Por Paulo Ricardo Mendes
Revisão Crítica: Luiz Diego Garcia
Recife, Janeiro de 2021

 “Só quem carrega o próprio balde, sabe o valor que cada gota d’água tem”
Autor desconhecido

Depois de quase 1 ano sem pisar em um teatro por causa da pandemia, pude retornar ao Teatro do Parque, que foi reinaugurado após mais de 10 anos de fechado, para assistir presencialmente à peça Ópera D’Água, da Reduto CenaLAB, que faz parte da programação do Janeiro de Grandes Espetáculos 2021 (JGE). Preciso registrar que esse reencontro com o lugar por si só foi precioso, pelas circunstâncias atuais, como também por vê-lo novamente habitado e restaurado. O espetáculo, por conseguinte, tornou esse momento ainda mais potente, pelo que foi abordado em um pouco mais de uma hora de apresentação.  

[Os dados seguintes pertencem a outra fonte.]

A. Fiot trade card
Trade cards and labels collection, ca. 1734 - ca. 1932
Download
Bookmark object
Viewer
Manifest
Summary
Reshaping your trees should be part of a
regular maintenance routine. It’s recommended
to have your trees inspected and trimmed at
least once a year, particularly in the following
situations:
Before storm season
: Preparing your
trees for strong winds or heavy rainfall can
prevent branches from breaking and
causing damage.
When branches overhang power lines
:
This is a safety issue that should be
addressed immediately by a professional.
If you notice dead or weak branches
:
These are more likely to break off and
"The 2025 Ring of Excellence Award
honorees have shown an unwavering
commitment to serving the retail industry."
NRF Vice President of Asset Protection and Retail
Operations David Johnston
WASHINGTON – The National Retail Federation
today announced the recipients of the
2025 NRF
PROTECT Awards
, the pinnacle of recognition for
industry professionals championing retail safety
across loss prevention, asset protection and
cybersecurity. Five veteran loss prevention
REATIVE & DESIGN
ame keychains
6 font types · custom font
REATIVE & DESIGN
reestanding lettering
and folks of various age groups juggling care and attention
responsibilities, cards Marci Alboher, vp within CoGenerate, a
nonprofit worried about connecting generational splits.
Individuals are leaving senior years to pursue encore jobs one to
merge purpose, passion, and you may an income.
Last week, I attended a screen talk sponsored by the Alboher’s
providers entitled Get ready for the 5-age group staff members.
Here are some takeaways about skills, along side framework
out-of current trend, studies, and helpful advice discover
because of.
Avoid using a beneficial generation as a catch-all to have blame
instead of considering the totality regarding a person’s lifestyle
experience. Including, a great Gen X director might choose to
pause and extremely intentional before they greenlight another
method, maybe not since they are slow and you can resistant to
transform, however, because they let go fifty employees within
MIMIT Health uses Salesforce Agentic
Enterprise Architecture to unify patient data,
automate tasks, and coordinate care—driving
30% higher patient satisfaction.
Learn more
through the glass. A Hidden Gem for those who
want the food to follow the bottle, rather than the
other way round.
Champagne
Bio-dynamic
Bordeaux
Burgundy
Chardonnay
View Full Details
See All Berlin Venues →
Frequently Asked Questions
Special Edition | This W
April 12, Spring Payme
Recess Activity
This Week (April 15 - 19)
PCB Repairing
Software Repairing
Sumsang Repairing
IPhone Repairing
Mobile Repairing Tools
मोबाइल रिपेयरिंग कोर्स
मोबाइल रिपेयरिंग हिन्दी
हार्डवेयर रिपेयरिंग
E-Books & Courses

Logo na chegada somos convidados a pegar um copo d’água e a derramá-la em um dos baldes que se encontram distribuídos pelo corredor, de modo a formar um caminho com direção aos assentos e o local que vai acontecer a trama. A encenação, que conta com a concepção e criação coletiva do Grupo Proscênio, com direção de André Chaves, aconteceu na área externa, na parte do gramado; importante ressaltar que as cadeiras estavam distantes uma das outras, seguindo a recomendação da Organização Mundial da Saúde, entretanto, a sua distribuição de imediato foi um ponto que provocou um certo incômodo, pois dependendo do ângulo que você estivesse sentado o desfrute do espetáculo seria limitado. 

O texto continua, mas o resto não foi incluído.